◆ WHAT THE TASK ASKS ◆
This exercise asks for a copy of each line in the records below with the word "авиации" in it.

RECORD EXCERPTS section start

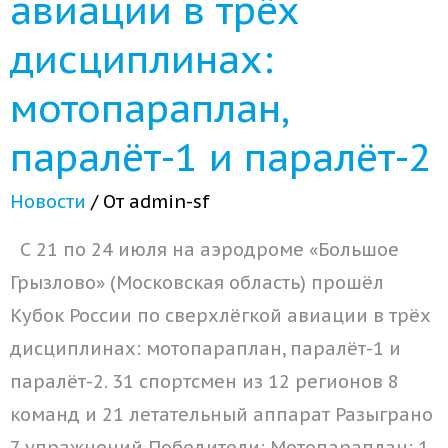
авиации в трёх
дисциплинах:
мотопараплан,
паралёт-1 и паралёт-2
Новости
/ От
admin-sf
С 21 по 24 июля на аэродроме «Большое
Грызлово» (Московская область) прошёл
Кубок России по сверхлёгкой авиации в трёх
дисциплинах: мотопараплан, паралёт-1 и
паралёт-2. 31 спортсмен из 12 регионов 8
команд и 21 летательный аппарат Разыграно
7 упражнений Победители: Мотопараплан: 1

RECORD EXCERPTS section end

◆ REPLY TO THE EXERCISE ◆
авиации в трёх
Кубок России по сверхлёгкой авиации в трёх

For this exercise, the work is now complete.